As discussões acerca da Saúde Mental no Brasil surgiram ainda sob grandes influências dos movimentos reformistas que ocorriam na Europa e nos Estados Unidos; assim, vários setores da sociedade civil brasileira foram mobilizados em favor da luta pelos direitos dos pacientes, sendo a reflexão sobre a loucura integrada no quadro de discussões das universidades, dos meios intelectuais e dos profissionais de instituições psiquiátricas, envolvendo posteriormente outros setores da sociedade (Vidal, Bandeira, Gontijo, 2008).

A busca de superação do modelo manicomial tradicional encontra força nas políticas de saúde do Brasil que tiveram um marco teórico e político na 8ª Conferência Nacional de Saúde (1986), na 1ª Conferência Nacional de Saúde Mental (1987), na 2ª Conferência Nacional de Saúde Mental (1992), culminando na 3ª Conferência Nacional de Saúde Mental, em 2001 (Hirdes, 2009). Ainda que as discussões acerca das necessidades de mudanças no contexto da saúde mental já ocorressem desde os anos 70, somente em 1992, com a realização da 2ª Conferência Nacional de Saúde Mental, é que a Reforma Psiquiátrica passa a ter características mais definidas no campo sócio-político, visto que há uma maior representação dos usuários de serviços em saúde mental, bem como o questionamento do saber psiquiátrico e o dispositivo tecnicista frente a uma realidade que só eles de fato conheciam; assim, os usuários pedem o fim dos manicômios e a criação dos outros dispositivos de assistência em saúde mental (Ferreira, 2006).

Um outro ponto histórico importante para a saúde mental foi a Conferência Regional para a Reestruturação da Assistência Psiquiátrica, realizada em Caracas, em 1990. Neste encontro, no qual o Brasil foi representado e signatário, foi promulgado o documento final intitulado “Declaração de Caracas”, no qual os países da América Latina “comprometem-se a promover a reestruturação da assistência psiquiátrica, rever criticamente o papel hegemônico e centralizador do hospital psiquiátrico, salvaguardar os direitos civis, a dignidade pessoal, os direitos humanos dos usuários e propiciar a sua permanência em seu meio comunitário” (Hirdes, 2009). Ainda na perspectiva da ampliação do escopo e da importância do movimento, é instituído o dia 18 de maio como Dia Nacional da Luta Antimanicomial, visando a potencializar a conscientização e preocupação de diversos âmbitos da sociedade quanto à importância do movimento (Tenório, 2002).

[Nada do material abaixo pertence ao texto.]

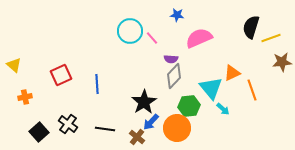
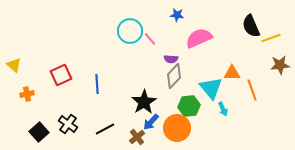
black semicircle: moved 1 px up; rotated 40 degrees counterclockwise
pink line: moved 2 px left, 1 px down
brown star: moved 2 px left, 3 px down
orange triangle: rotated 24 degrees clockwise
orange cross: moved 2 px right, 3 px up
cyan arrow: rotated 24 degrees clockwise
black line: rotated 36 degrees counterclockwise
brown cross: rotated 14 degrees clockwise
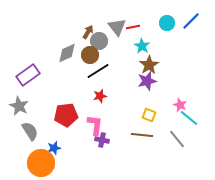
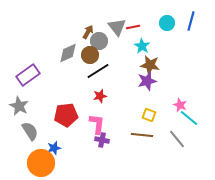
blue line: rotated 30 degrees counterclockwise
gray diamond: moved 1 px right
brown star: moved 1 px right; rotated 30 degrees counterclockwise
pink L-shape: moved 2 px right, 1 px up
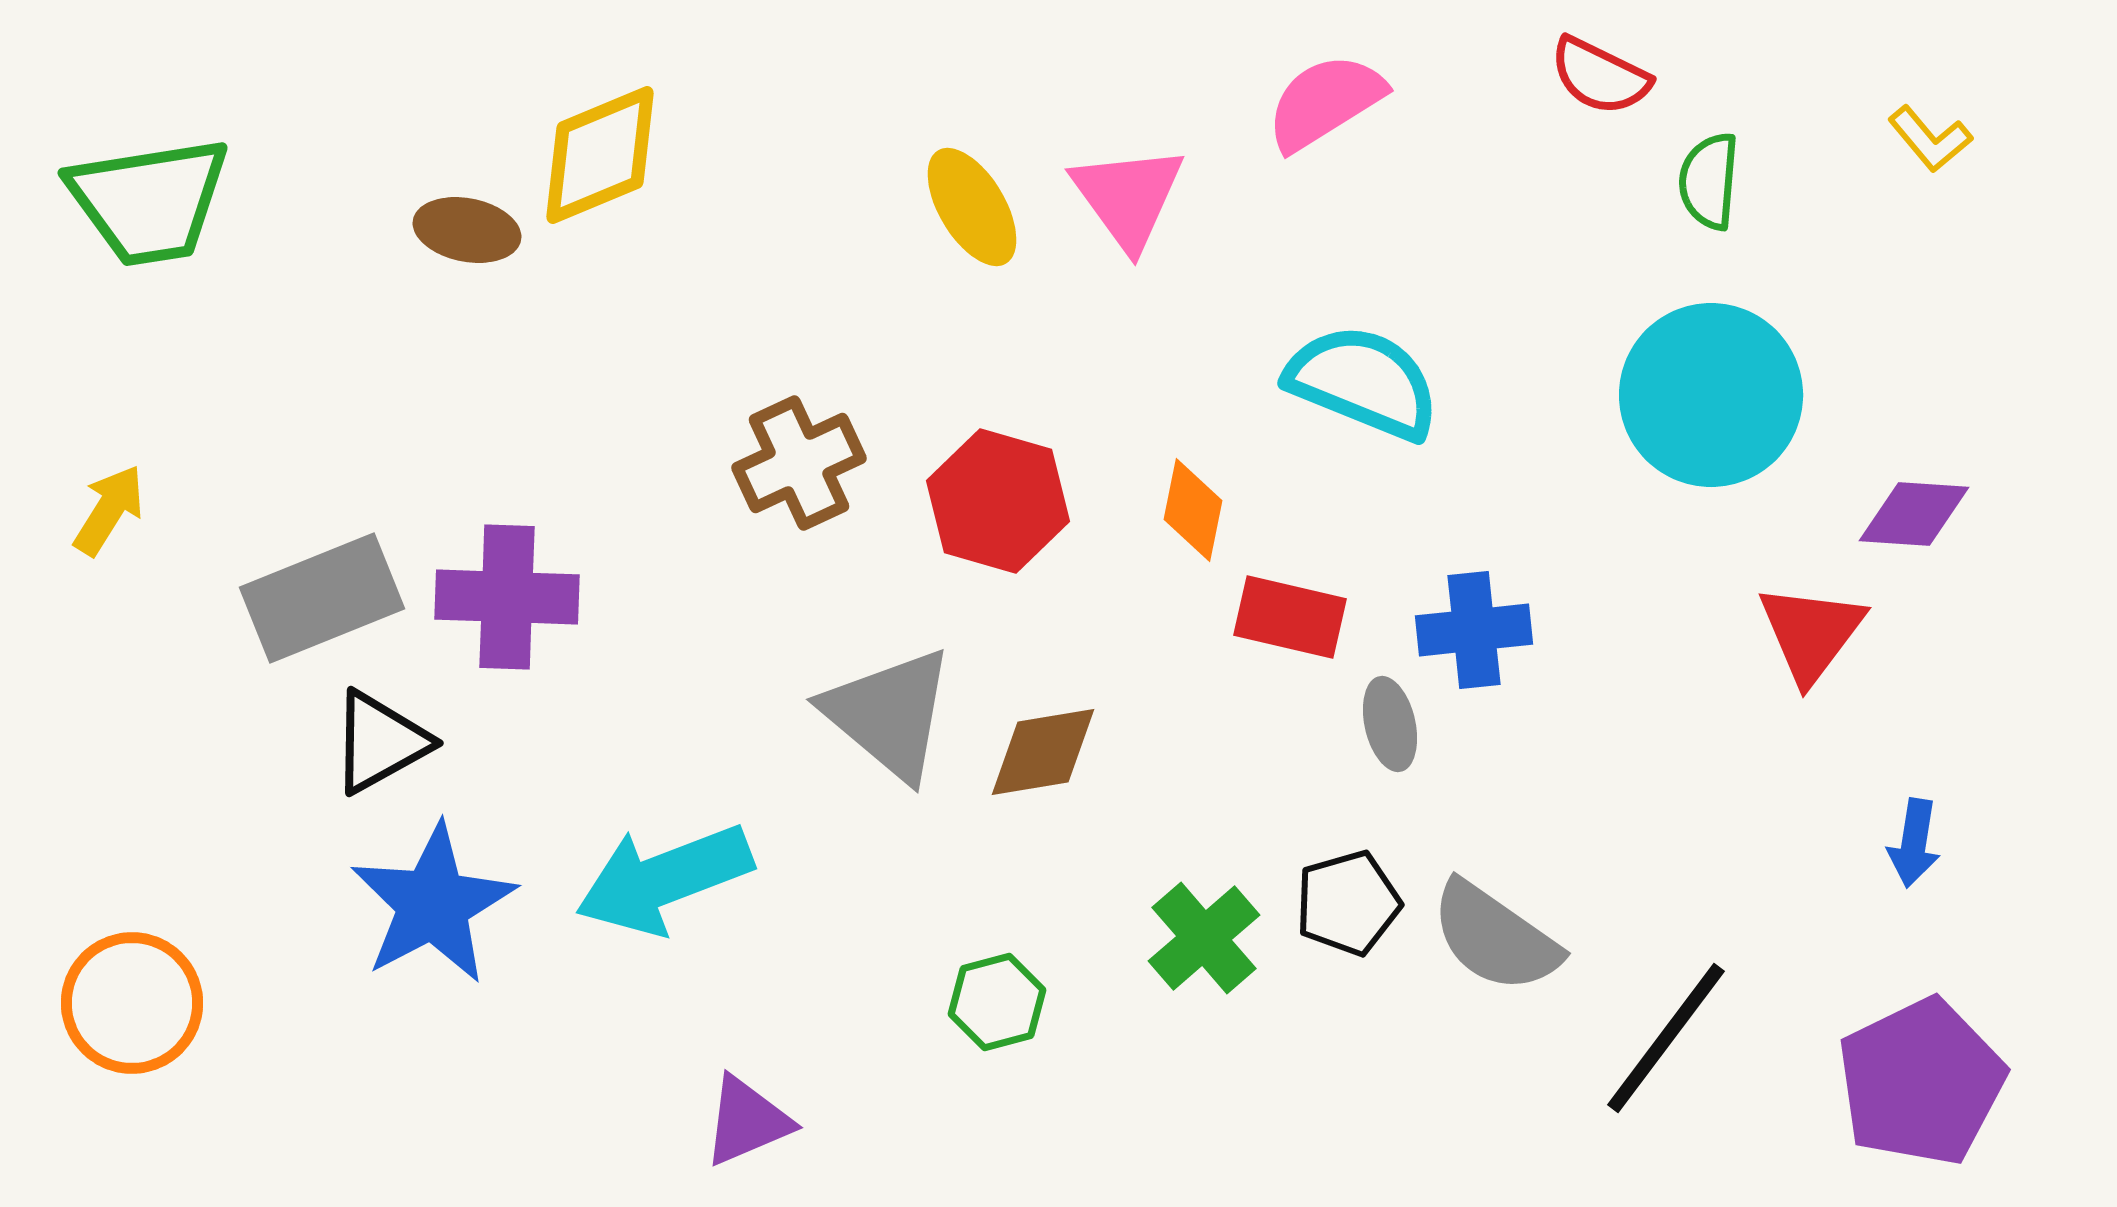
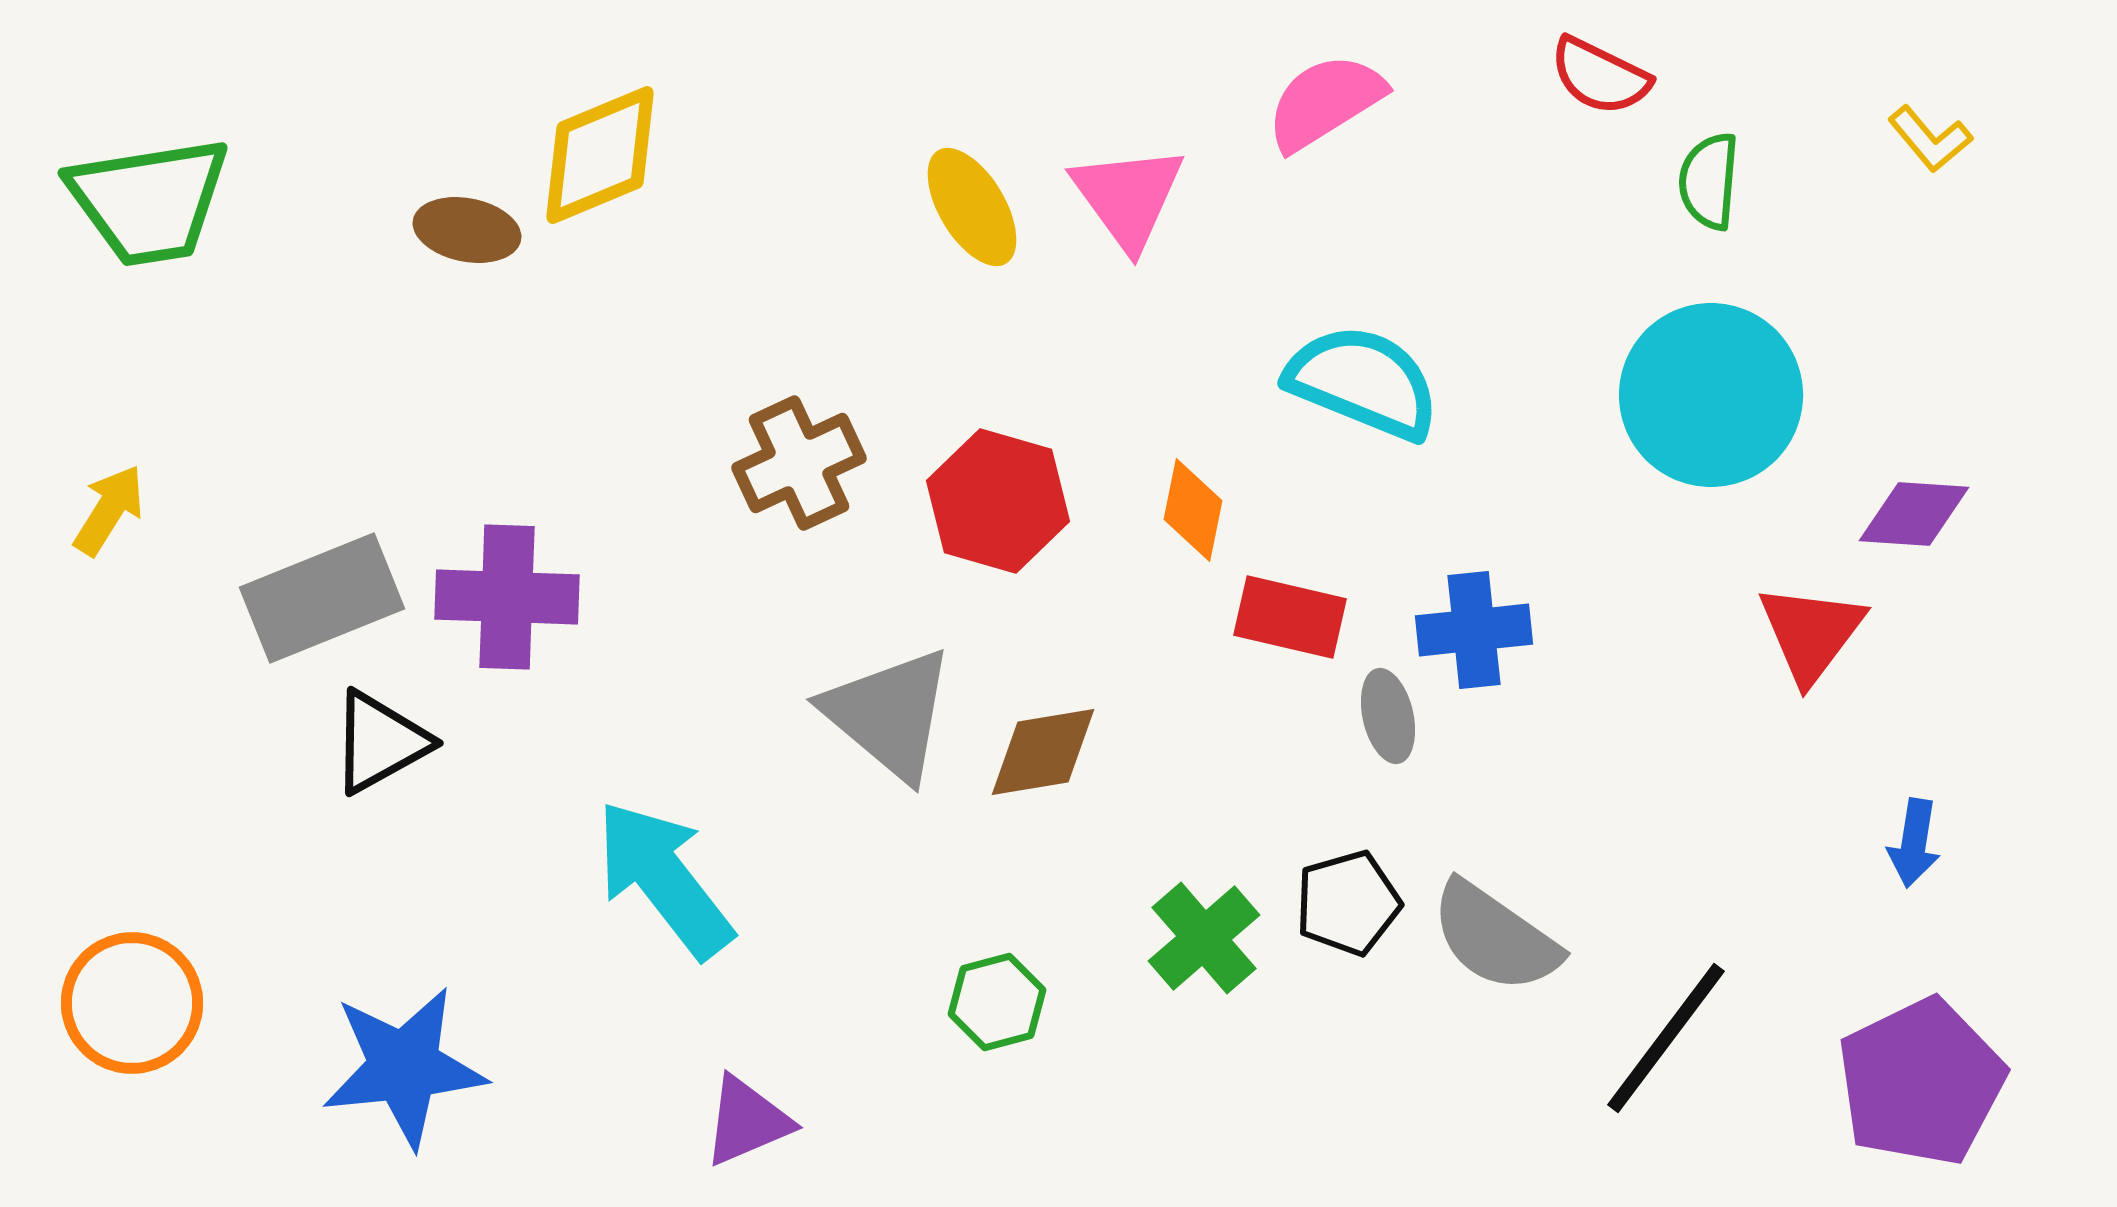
gray ellipse: moved 2 px left, 8 px up
cyan arrow: rotated 73 degrees clockwise
blue star: moved 29 px left, 163 px down; rotated 22 degrees clockwise
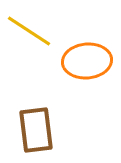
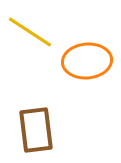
yellow line: moved 1 px right, 1 px down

Ainda que os hospitais psiquiátricos concentrassem mais 88% dos recursos orçamentários do SUS destinados à saúde mental, e do relatório da III Conferência Nacional de Saúde Mental prever que, até o ano 2004, fossem extintos todos os leitos em hospitais psiquiátricos no Brasil, reafirmando-se, assim, o projeto “Por uma Sociedade sem Manicômios”, o atual contexto com o qual nos deparamos ainda contempla, de certa forma, o hospital psiquiátrico. No entanto, um dado positivo diante de toda essa dificuldade diz respeito ao aumento dos investimentos nos serviços substitutivos, sobretudo a partir do ano de 2004 (Hirdes, 2009).

Referências:

Secretaria de Estado de Saúde de Minas Gerais (2006). Atenção em saúde mental: Saúde em Casa. 

Vidal, C. E. L., Bandeira, M., Gontijo, E. D. (2008). Reforma psiquiátrica e serviços residenciais terapêuticos. Jornal Brasileiro de Psiquiatria, 57(1).

Tenório, F. (2002). A reforma psiquiátrica brasileira, da década de 1980 aos dias atuais: história e conceito. História, Ciências, Saúde-Manguinhos, 9(1).

Ferreira, G. (2006). A Reforma psiquiátrica no Brasil: uma análise sócio-política. Revista Psicanálise e Barroco.

Hirdes, A. (2009). A reforma psiquiátrica no Brasil: uma (re)visão. Rio de Janeiro: Ciência e saúde coletiva, 14(1).